----- Input for this task -----

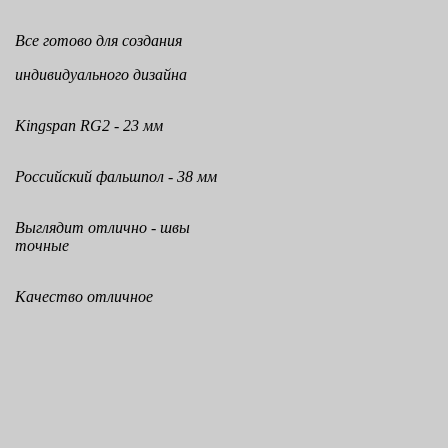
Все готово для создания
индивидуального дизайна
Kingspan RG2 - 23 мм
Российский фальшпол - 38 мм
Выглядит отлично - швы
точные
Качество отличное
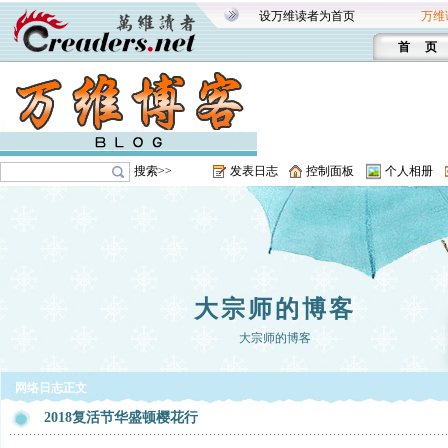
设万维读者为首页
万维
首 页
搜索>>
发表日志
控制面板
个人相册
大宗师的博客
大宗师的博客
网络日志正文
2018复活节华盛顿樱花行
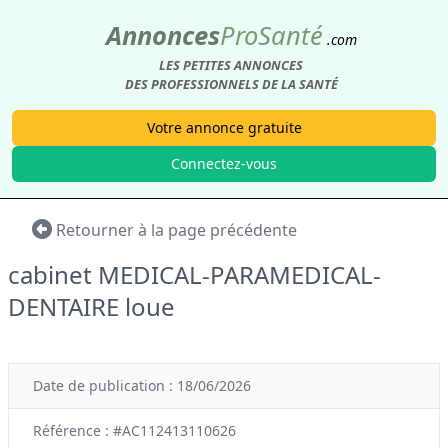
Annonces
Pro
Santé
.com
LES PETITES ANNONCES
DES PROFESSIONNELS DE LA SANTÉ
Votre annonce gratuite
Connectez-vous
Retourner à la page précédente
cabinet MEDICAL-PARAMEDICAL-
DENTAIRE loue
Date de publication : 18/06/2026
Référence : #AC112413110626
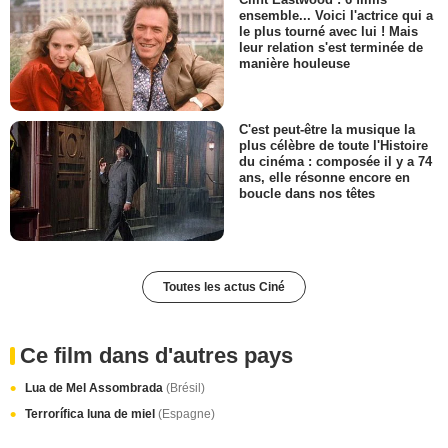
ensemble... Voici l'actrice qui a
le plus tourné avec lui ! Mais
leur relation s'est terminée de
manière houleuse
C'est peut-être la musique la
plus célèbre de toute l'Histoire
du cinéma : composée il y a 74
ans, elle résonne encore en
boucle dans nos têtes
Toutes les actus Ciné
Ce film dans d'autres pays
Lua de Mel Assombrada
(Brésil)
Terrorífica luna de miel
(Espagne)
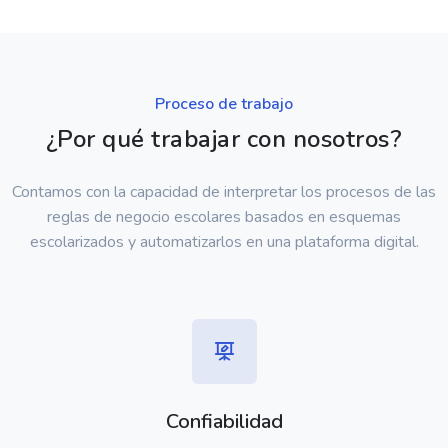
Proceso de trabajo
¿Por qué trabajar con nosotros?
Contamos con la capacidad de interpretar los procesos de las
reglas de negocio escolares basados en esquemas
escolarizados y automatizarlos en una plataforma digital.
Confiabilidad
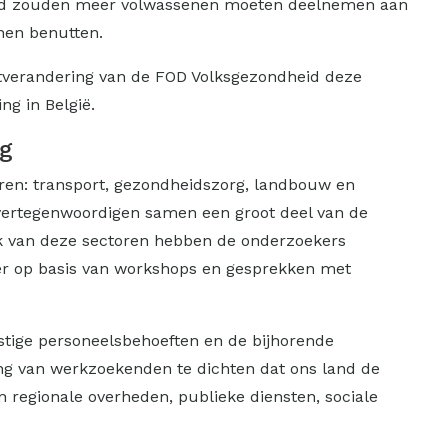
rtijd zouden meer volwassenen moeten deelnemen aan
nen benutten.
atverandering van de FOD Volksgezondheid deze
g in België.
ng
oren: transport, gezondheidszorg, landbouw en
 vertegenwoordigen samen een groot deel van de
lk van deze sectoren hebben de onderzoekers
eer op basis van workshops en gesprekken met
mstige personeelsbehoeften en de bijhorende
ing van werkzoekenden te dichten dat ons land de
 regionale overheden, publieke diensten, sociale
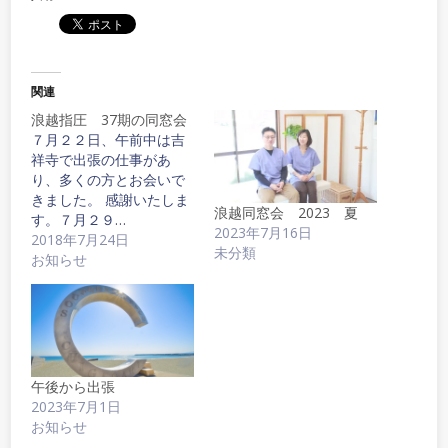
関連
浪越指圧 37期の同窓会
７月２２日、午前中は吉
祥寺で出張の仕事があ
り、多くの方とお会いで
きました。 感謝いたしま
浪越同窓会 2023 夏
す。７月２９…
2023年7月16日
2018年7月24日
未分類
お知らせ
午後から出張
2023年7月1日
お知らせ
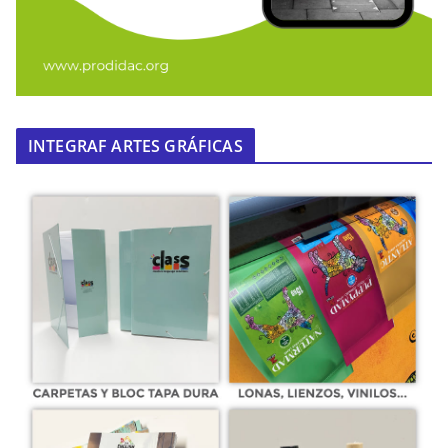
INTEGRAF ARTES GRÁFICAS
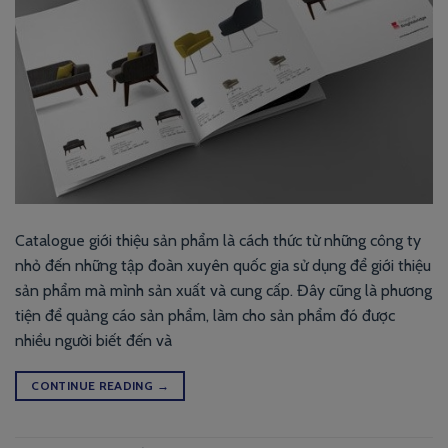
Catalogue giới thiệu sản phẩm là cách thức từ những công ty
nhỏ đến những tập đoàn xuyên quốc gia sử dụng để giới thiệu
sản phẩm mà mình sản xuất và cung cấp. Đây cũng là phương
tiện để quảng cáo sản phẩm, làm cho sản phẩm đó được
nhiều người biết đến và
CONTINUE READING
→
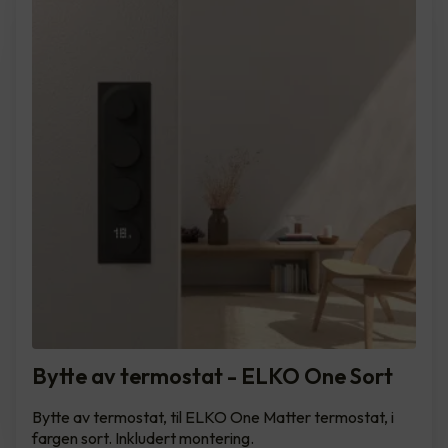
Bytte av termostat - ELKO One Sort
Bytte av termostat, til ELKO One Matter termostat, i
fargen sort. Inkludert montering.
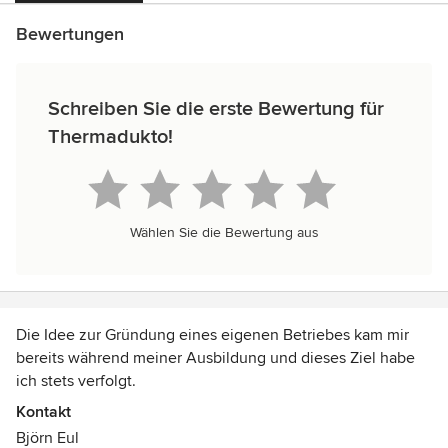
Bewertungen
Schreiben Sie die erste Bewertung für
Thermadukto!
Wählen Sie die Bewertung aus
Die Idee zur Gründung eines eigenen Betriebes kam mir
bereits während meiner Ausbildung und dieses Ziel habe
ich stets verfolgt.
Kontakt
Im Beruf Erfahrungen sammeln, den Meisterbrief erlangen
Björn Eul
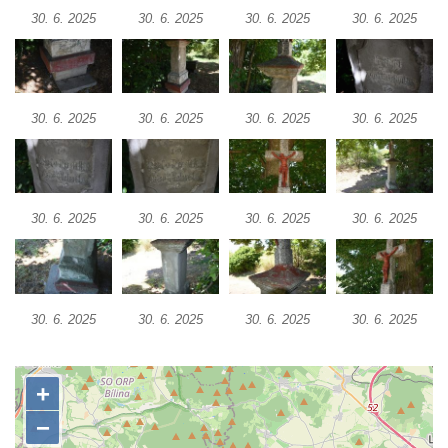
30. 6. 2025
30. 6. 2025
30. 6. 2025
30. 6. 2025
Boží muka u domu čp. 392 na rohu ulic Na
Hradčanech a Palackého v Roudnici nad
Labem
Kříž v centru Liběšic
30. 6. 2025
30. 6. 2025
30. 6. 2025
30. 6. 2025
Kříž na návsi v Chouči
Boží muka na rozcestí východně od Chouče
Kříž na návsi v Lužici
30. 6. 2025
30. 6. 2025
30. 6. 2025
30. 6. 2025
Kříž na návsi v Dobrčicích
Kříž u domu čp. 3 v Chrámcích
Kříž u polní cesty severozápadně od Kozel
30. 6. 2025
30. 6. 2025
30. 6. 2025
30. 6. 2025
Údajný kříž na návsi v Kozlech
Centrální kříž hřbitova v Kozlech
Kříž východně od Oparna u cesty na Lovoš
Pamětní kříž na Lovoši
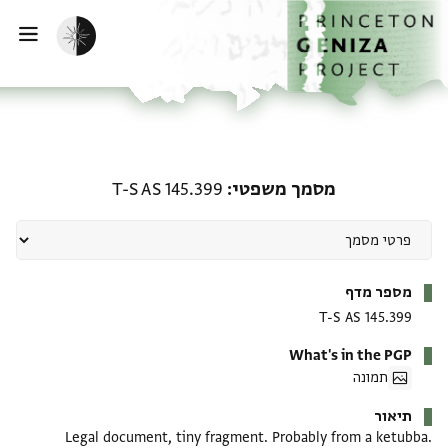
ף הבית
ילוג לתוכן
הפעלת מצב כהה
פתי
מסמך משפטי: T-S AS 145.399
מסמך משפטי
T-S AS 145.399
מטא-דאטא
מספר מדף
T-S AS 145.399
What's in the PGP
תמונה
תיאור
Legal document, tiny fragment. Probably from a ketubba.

-----
----- Input for this task -----

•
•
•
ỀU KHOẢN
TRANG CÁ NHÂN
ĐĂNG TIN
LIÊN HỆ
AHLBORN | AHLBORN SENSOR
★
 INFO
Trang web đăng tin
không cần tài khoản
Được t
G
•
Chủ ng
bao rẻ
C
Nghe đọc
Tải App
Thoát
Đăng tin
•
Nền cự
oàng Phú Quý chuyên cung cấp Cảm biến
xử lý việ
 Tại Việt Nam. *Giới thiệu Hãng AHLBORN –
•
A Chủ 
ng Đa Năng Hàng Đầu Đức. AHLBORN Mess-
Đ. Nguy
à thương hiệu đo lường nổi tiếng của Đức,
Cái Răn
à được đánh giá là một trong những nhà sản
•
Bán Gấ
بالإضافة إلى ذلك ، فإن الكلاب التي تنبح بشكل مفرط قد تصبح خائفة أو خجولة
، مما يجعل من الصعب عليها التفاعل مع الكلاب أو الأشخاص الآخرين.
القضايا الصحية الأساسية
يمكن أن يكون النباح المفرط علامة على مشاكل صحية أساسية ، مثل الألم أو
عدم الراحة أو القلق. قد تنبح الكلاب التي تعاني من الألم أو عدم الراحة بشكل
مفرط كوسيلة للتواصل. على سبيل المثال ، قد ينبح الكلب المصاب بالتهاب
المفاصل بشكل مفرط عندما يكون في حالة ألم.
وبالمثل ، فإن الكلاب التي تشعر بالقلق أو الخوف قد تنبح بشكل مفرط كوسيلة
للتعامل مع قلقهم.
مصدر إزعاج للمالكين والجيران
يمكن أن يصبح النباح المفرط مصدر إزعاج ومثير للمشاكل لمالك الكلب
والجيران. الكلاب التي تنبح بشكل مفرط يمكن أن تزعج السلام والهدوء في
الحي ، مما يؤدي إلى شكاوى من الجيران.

-----
----- Input for this task -----

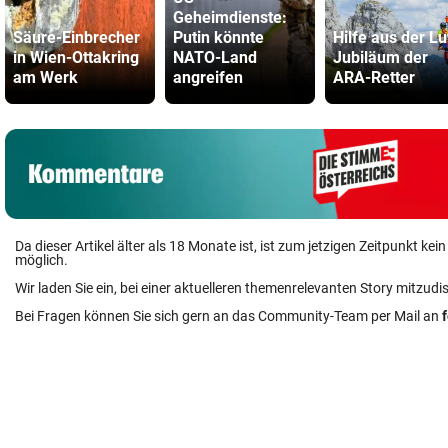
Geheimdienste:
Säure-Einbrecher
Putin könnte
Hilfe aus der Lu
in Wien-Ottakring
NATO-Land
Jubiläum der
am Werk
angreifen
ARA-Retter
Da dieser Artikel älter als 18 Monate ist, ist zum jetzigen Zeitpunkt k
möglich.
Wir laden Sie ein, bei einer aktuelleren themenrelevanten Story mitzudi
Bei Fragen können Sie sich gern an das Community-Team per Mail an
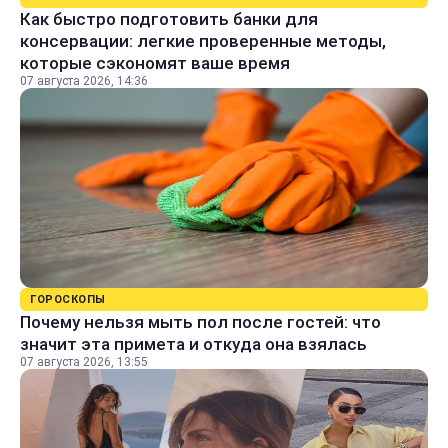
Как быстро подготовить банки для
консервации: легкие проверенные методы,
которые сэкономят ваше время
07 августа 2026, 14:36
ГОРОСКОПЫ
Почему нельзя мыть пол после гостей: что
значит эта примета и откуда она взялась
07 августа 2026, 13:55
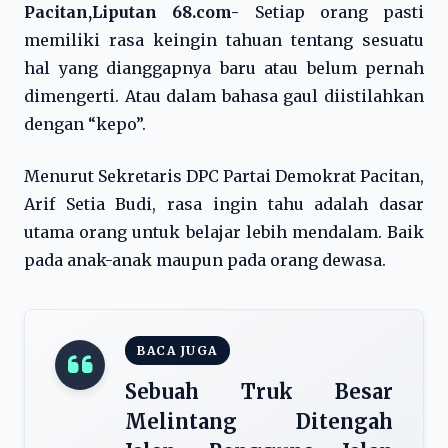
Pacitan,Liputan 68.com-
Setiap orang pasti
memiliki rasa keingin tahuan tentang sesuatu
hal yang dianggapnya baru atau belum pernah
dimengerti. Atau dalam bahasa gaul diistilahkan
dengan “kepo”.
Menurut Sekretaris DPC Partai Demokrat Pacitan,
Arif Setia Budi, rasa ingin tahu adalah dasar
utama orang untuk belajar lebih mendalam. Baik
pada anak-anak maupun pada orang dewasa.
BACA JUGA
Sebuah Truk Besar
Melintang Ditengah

-----

- Task instructions
Check each line of the entries, and copy the ones that contain "thiệu".

- Response below
Catalogue giới thiệu sản phẩm là cách thức từ những công ty
nhỏ đến những tập đoàn xuyên quốc gia sử dụng để giới thiệu
 Tại Việt Nam. *Giới thiệu Hãng AHLBORN –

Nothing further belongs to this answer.